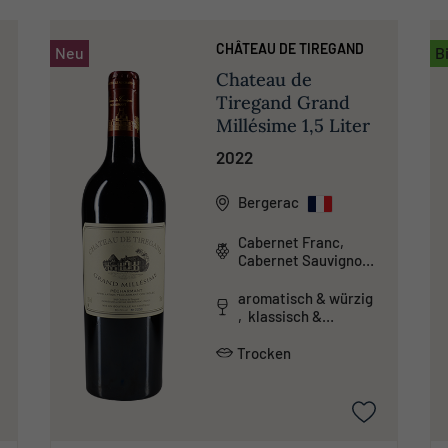
CHÂTEAU DE TIREGAND
Neu
B
Chateau de
Tiregand Grand
Millésime 1,5 Liter
2022
Bergerac
Cabernet Franc,
Cabernet Sauvignon,
Malbec, Merlot
aromatisch & würzig
, klassisch &
traditionell ,
tanninreich & schwer
Trocken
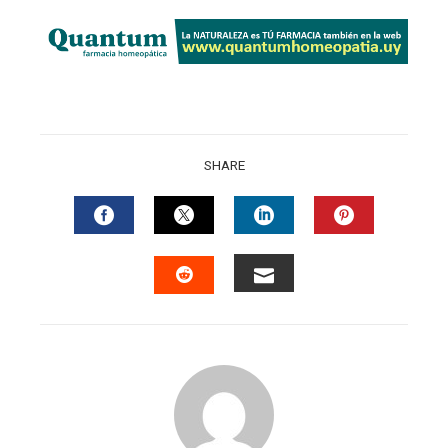
SHARE
FACEBOOK
TWITTER
LINKEDIN
PINTERES
EMAIL
STUMBLEUPON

• _Action item_:
Write out a verbatim copy of the lines from the line that contains "Millésime 1,5 Liter" through the end of the entries above; pictures are not copied.

• _Task result_:
Millésime 1,5 Liter
2022
Bergerac
Cabernet Franc,
Cabernet Sauvignon,
Malbec, Merlot
aromatisch & würzig
, klassisch &
traditionell ,
tanninreich & schwer
Trocken
SHARE
FACEBOOK
TWITTER
LINKEDIN
PINTERES
EMAIL
STUMBLEUPON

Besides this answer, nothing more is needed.